Locate the line that contains "こうした基本的な流れと注意点を押さえることで、入居後の". Retype it and every line after it to the end of the records, exactly, but not the pictures.

+++ Input

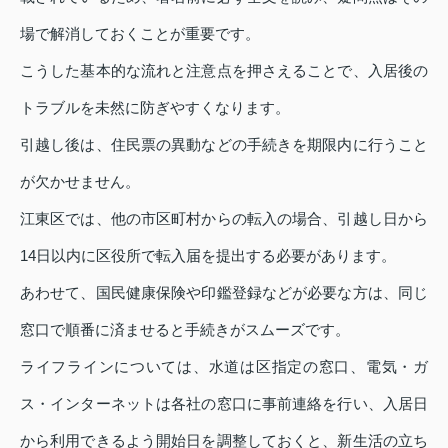
場で解消しておくことが重要です。
こうした基本的な流れと注意点を押さえることで、入居後の
トラブルを未然に防ぎやすくなります。
引越し後は、住民票の異動などの手続きを期限内に行うこと
が欠かせません。
江東区では、他の市区町村からの転入の場合、引越し日から
14日以内に区役所で転入届を提出する必要があります。
あわせて、国民健康保険や印鑑登録などが必要な方は、同じ
窓口で順番に済ませると手続きがスムーズです。
ライフラインについては、水道は区指定の窓口、電気・ガ
ス・インターネットは各社の窓口に事前連絡を行い、入居日
から利用できるよう開始日を調整しておくと、新生活の立ち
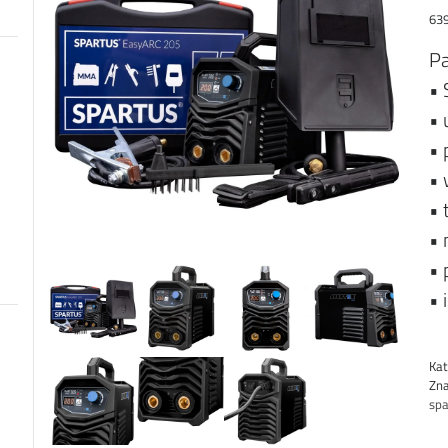
63
Pa
• 
• 
•
• 
• 
• 
• 
• 
Kat
Zn
spa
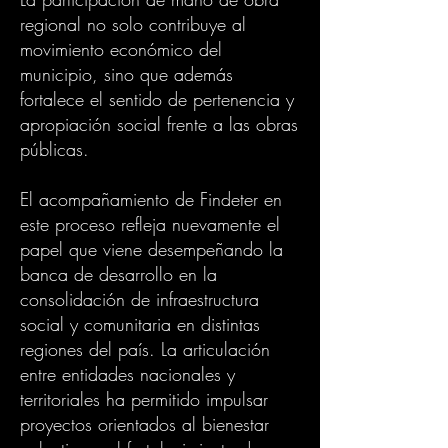
regional no solo contribuye al
movimiento económico del
municipio, sino que además
fortalece el sentido de pertenencia y
apropiación social frente a las obras
públicas.
El acompañamiento de Findeter en
este proceso refleja nuevamente el
papel que viene desempeñando la
banca de desarrollo en la
consolidación de infraestructura
social y comunitaria en distintas
regiones del país. La articulación
entre entidades nacionales y
territoriales ha permitido impulsar
proyectos orientados al bienestar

++++++

(Output for this exercise):
こうした基本的な流れと注意点を押さえることで、入居後の
トラブルを未然に防ぎやすくなります。
引越し後は、住民票の異動などの手続きを期限内に行うこと
が欠かせません。
江東区では、他の市区町村からの転入の場合、引越し日から
14日以内に区役所で転入届を提出する必要があります。
あわせて、国民健康保険や印鑑登録などが必要な方は、同じ
窓口で順番に済ませると手続きがスムーズです。
ライフラインについては、水道は区指定の窓口、電気・ガ
ス・インターネットは各社の窓口に事前連絡を行い、入居日
から利用できるよう開始日を調整しておくと、新生活の立ち
63
Pa
• 
• 
•
• 
• 
• 
• 
• 
Kat
Zn
spa
regional no solo contribuye al
movimiento económico del
municipio, sino que además
fortalece el sentido de pertenencia y
apropiación social frente a las obras
públicas.
El acompañamiento de Findeter en
este proceso refleja nuevamente el
papel que viene desempeñando la
banca de desarrollo en la
consolidación de infraestructura
social y comunitaria en distintas
regiones del país. La articulación
entre entidades nacionales y
territoriales ha permitido impulsar
proyectos orientados al bienestar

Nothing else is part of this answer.